What the Prison Hunger Strikes Mean for an Architect: There Are Some Buildings that Never Should Have Been Built
From Guantanamo Bay to California's Pelican Bay, thousands of prisoners are on hunger strike, protesting intolerable living conditions, solitary confinement, and indefinite detention. As an architect and leader of Architects / Designers / Planners for Social Responsibility (ADPSR), it certainly got my attention when these prisoners said, in effect, that they'd rather die than go on living in these buildings.
Frankly, there are some buildings that never should have been built – buildings that constitute human rights violations by their very existence. The prisons at Guantanamo Bay are clear examples. From their inception, it should have been clear to everyone involved in the design and construction that the prisons were intended for activities that would violate prisoners' rights – why else would they be located in a remote area with water-only access, no local building industry, and excessively high construction costs if not for the legal fiction that Guantanamo is a constitution-free zone? It wasn't to take advantage of the tropical climate: the designs used were repeats of federal facilities from Indiana. The CIA's "black site" would be on the same list – that is, if anyone was allowed to know where all these "interrogation centers" are, what they all look like, or who designed them all.

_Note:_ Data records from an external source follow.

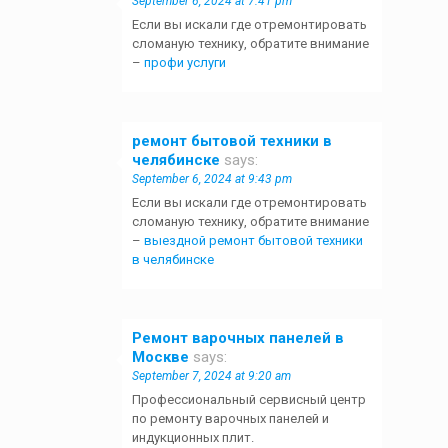
September 6, 2024 at 7:41 pm
Если вы искали где отремонтировать
сломаную технику, обратите внимание
–
профи услуги
ремонт бытовой техники в
челябинске
says:
September 6, 2024 at 9:43 pm
Если вы искали где отремонтировать
сломаную технику, обратите внимание
–
выездной ремонт бытовой техники
в челябинске
Ремонт варочных панелей в
Москве
says:
September 7, 2024 at 9:20 am
Профессиональный сервисный центр
по ремонту варочных панелей и
индукционных плит.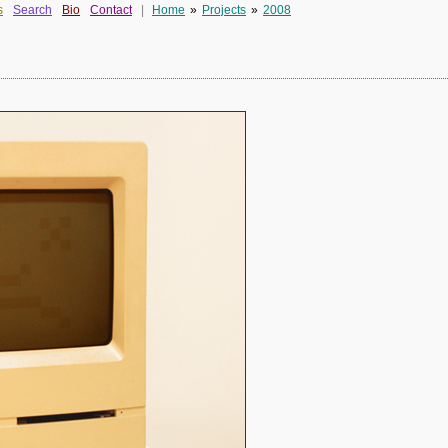
s
Search
Bio
Contact
|
Home
»
Projects
»
2008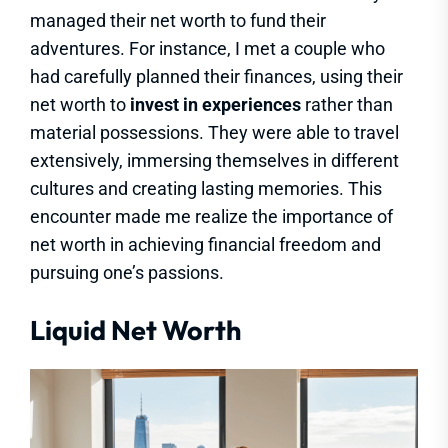
managed their net worth to fund their
adventures. For instance, I met a couple who
had carefully planned their finances, using their
net worth to
invest in experiences
rather than
material possessions. They were able to travel
extensively, immersing themselves in different
cultures and creating lasting memories. This
encounter made me realize the importance of
net worth in achieving financial freedom and
pursuing one’s passions.
Liquid Net Worth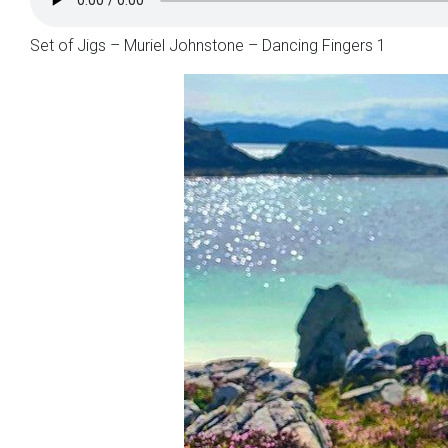
Set of Jigs – Muriel Johnstone – Dancing Fingers 1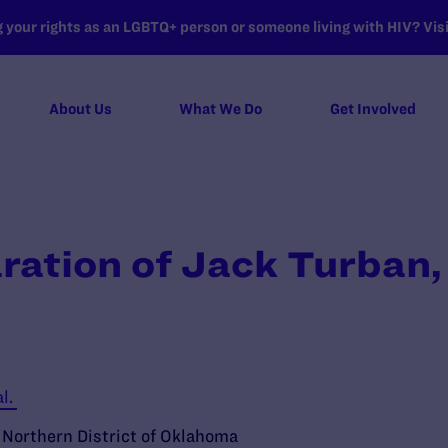
your rights as an LGBTQ+ person or someone living with HIV? Visit
About Us
What We Do
Get Involved
ration of Jack Turban,
al.
e Northern District of Oklahoma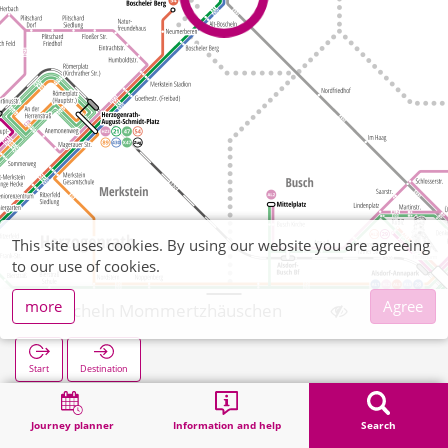
This site uses cookies. By using our website you are agreeing
to our use of cookies.
more
Agree
Boscheln Mommertzhäuschen
Start
Destination
Home
Search
Boscheln Mommertzhäuschen
Journey planner
Information and help
Search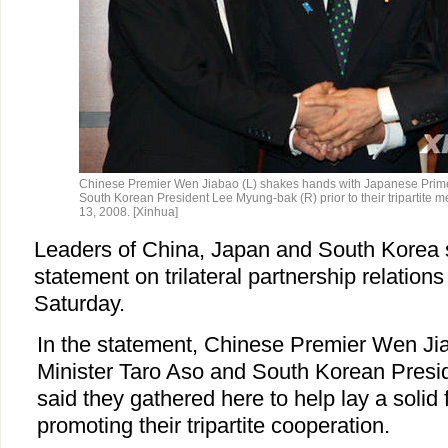
Chinese Premier Wen Jiabao (L) shakes hands with Japanese Prime
South Korean President Lee Myung-bak (R) prior to their tripartite 
13, 2008. [Xinhua]
Leaders of China, Japan and South Korea s
statement on trilateral partnership relation
Saturday.
In the statement, Chinese Premier Wen J
Minister Taro Aso and South Korean Pres
said they gathered here to help lay a solid 
promoting their tripartite cooperation.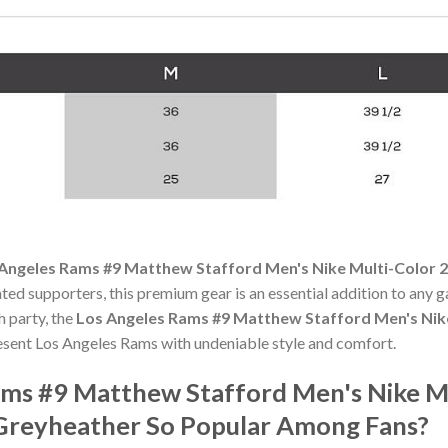
Angeles Rams #9 Matthew Stafford Men's Nike Multi-Color 2
ated supporters, this premium gear is an essential addition to an
h party, the
Los Angeles Rams #9 Matthew Stafford Men's Nike
esent Los Angeles Rams with undeniable style and comfort.
ams #9 Matthew Stafford Men's Nike M
 Greyheather So Popular Among Fans?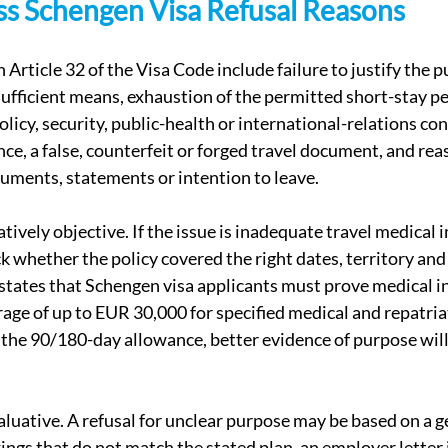
 Schengen Visa Refusal Reasons
 Article 32 of the Visa Code include failure to justify the 
sufficient means, exhaustion of the permitted short-stay pe
policy, security, public-health or international-relations co
nce, a false, counterfeit or forged travel document, and re
uments, statements or intention to leave.
ively objective. If the issue is inadequate travel medical i
k whether the policy covered the right dates, territory a
states that Schengen visa applicants must prove medical in
age of up to EUR 30,000 for specified medical and repatriati
f the 90/180-day allowance, better evidence of purpose will
luative. A refusal for unclear purpose may be based on a g
kings that do not match the stated plan, an employer letter 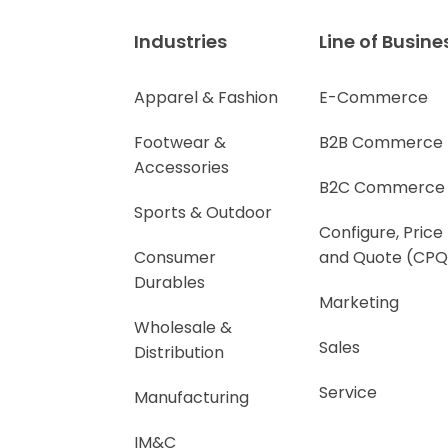
Industries
Line of Busine
Apparel & Fashion
E-Commerce
Footwear &
B2B Commerce
Accessories
B2C Commerce
Sports & Outdoor
Configure, Price
Consumer
and Quote (CPQ
Durables
Marketing
Wholesale &
Sales
Distribution
Service
Manufacturing
IM&C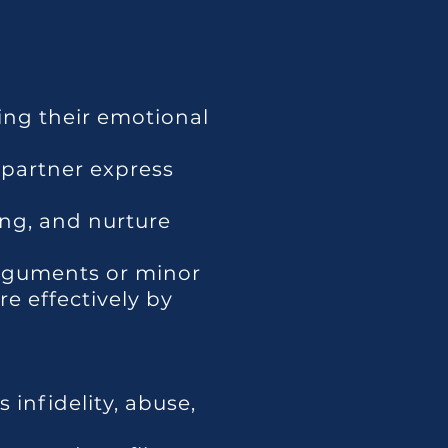
ing their emotional
 partner express
ng, and nurture
arguments or minor
e effectively by
 infidelity, abuse,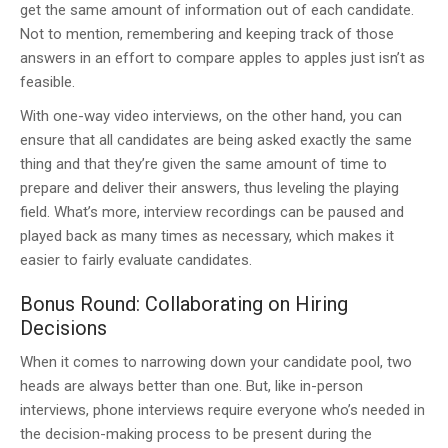
get the same amount of information out of each candidate.
Not to mention, remembering and keeping track of those
answers in an effort to compare apples to apples just isn’t as
feasible.
With one-way video interviews, on the other hand, you can
ensure that all candidates are being asked exactly the same
thing and that they’re given the same amount of time to
prepare and deliver their answers, thus leveling the playing
field. What’s more, interview recordings can be paused and
played back as many times as necessary, which makes it
easier to fairly evaluate candidates.
Bonus Round: Collaborating on Hiring
Decisions
When it comes to narrowing down your candidate pool, two
heads are always better than one. But, like in-person
interviews, phone interviews require everyone who’s needed in
the decision-making process to be present during the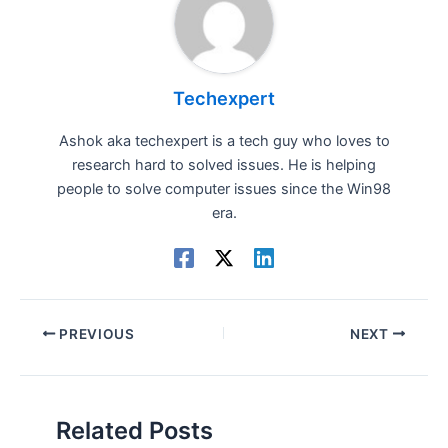
Techexpert
Ashok aka techexpert is a tech guy who loves to
research hard to solved issues. He is helping
people to solve computer issues since the Win98
era.
PREVIOUS
NEXT
Related Posts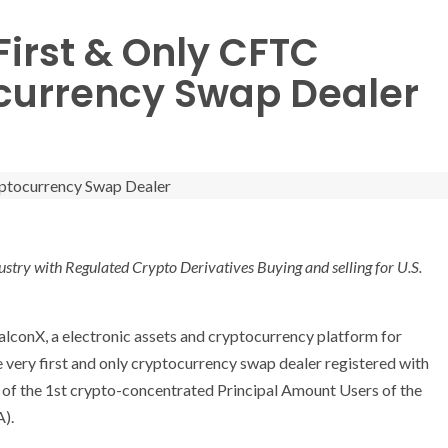
irst & Only CFTC
currency Swap Dealer
ustry with Regulated Crypto Derivatives Buying and selling for U.S.
conX, a electronic assets and cryptocurrency platform for
he very first and only cryptocurrency swap dealer registered with
e of the 1st crypto-concentrated Principal Amount Users of the
A).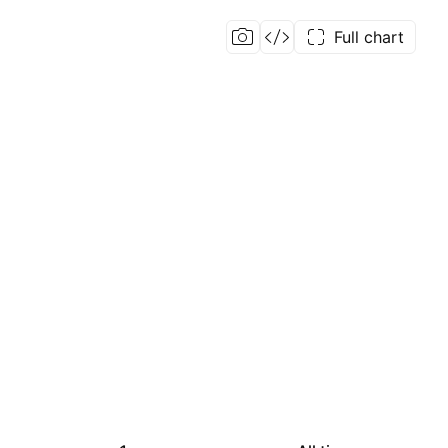
Full chart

Prisons intended for prolonged solitary confinement should also never be built. Why? In 2011 the United Nations Special Rapporteur on Torture Juan Mendez stated that solitary confinement should never be used on juveniles or the mentally ill at all, and never for more than 15 days on anyone else: it is a form of torture or prohibited cruel, inhumane or degrading treatment. You could make the case that in a small county jail or typical medium security prison you would include cells for solitary isolation and never keep anyone in them for more than 15 days – although I'd be very careful with prison authorities promising to hold themselves to humane standards – but a large supermax prison is a completely different case.
California's Pelican Bay State Prison (where the current hunger strike largely originated) has 1,024 cells intended for isolation. Its cell doors operate by remote control so that prisoners do not need to have human contact to access the shower or "outdoor" yard they are allowed for one hour a day. In the California prison system, where it takes weeks just to classify an incoming prisoner, the idea that a thousand men could be cycled through Pelican Bay every fifteen days just is not credible. The place was intended for prolonged confinement, and it shows. Even though the original plan was to hold people for no more than 18 months, some men have been inside since the facility opened in 1989. Sadly, Pelican Bay was the model for dozens of state and federal facilities that followed it.
Execution chambers are another structure that simply should not be designed any more. Architects are governed by state-level professional codes that generally require us to protect public "health, safety, and welfare" in our work. You would think that promising occupants that the building they are in was not intended to kill them would be the least we could do towards that standard, but that has not been the case. The American Medical Association prohibits its members from participating in capital punishment in any way. So ADPSR asks: if doctors will not serve as executioners, why should architects?
ADPSR recently began a campaign to ask our mainstream professional association, the American Institute of Architects, to ban the design of execution chambers and prisons intended for solitary confinement. The determination of prisoners today to change their conditions or risk death reinforces our resolve to make those changes, so that in the future these human rights violations can be avoided. I would not want to have designed the buildings that violate prisoners' human rights, and I hope no one has to die in them before their torture stops.